Mas basta uma tempestade chegar, basta surgir um pequeno furo no casco, para que muitos procurem o primeiro colete salva-vidas e abandonem a embarcação. Poucos permanecem. Poucos ajudam a retirar a água. Poucos se dispõem a remar quando o vento deixa de soprar.
A vida também é assim.
O sucesso atrai admiradores. A prosperidade aproxima pessoas. As conquistas fazem parecer que todos torcem por nós. Porém, são as dificuldades que revelam quem realmente merece um lugar na nossa história.
É nos dias de incerteza que descobrimos quem segura nossa mão em silêncio, quem trabalha ao nosso lado para encontrar soluções e quem prefere partir antes mesmo de tentar consertar o problema.
Curiosamente, muitos querem participar da chegada ao porto, mas poucos aceitam enfrentar as ondas do caminho. Querem a fotografia da vitória, mas não os dias de luta, as noites sem dormir e as marcas deixadas pelas tempestades.
Talvez o maior aprendizado não seja lamentar aqueles que pulam do barco. Afinal, cada pessoa revela seu caráter quando escolhe permanecer ou partir diante das adversidades.
Valorize quem pega um balde para tirar a água, quem ajuda a remendar o casco e quem continua remando mesmo sem garantia de que o mar ficará calmo novamente.

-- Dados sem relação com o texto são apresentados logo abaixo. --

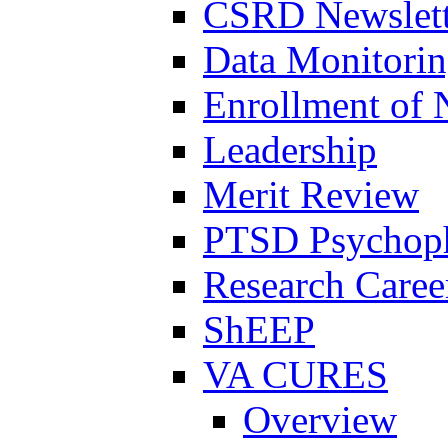
CSRD Newslett
Data Monitori
Enrollment of 
Leadership
Merit Review
PTSD Psychoph
Research Career
ShEEP
VA CURES
Overview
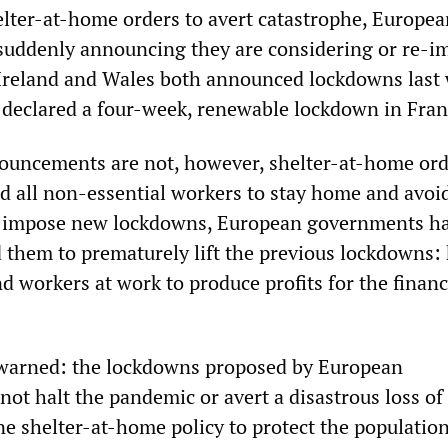
helter-at-home orders to avert catastrophe, Europe
suddenly announcing they are considering or re-i
Ireland and Wales both announced lockdowns last
 declared a four-week, renewable lockdown in Fran
nouncements are not, however, shelter-at-home or
d all non-essential workers to stay home and avoi
ey impose new lockdowns, European governments ha
d them to prematurely lift the previous lockdowns:
d workers at work to produce profits for the financ
warned: the lockdowns proposed by European
ot halt the pandemic or avert a disastrous loss of l
e shelter-at-home policy to protect the populatio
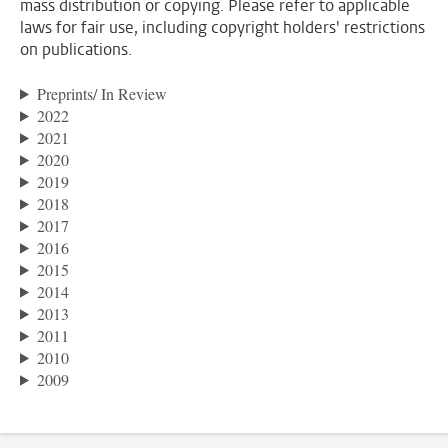
mass distribution or copying. Please refer to applicable
laws for fair use, including copyright holders' restrictions
on publications.
Preprints/ In Review
2022
2021
2020
2019
2018
2017
2016
2015
2014
2013
2011
2010
2009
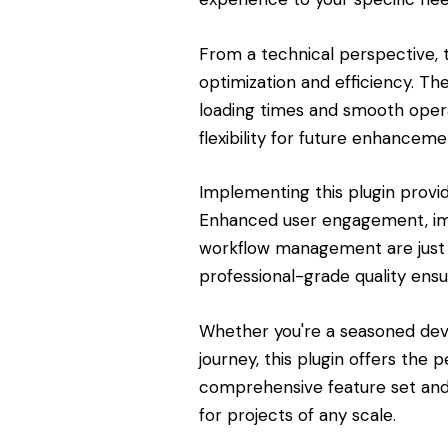
From a technical perspective, 
optimization and efficiency. Th
loading times and smooth opera
flexibility for future enhanceme
Implementing this plugin provi
Enhanced user engagement, imp
workflow management are just 
professional-grade quality ensu
Whether you're a seasoned dev
journey, this plugin offers the 
comprehensive feature set and 
for projects of any scale.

Porque barcos podem ser consertados. Tempestades passam. O vento volta a soprar.
E, quando isso acontece, quem permaneceu não comemora apenas o destino alcançado. Comemora a certeza de que a verdadeira força nunca esteve no barco, mas nas pessoas que decidiram não abandoná-lo quando tudo parecia perdido.
No fim, não é a bonança que revela os grandes companheiros. É a tempestade.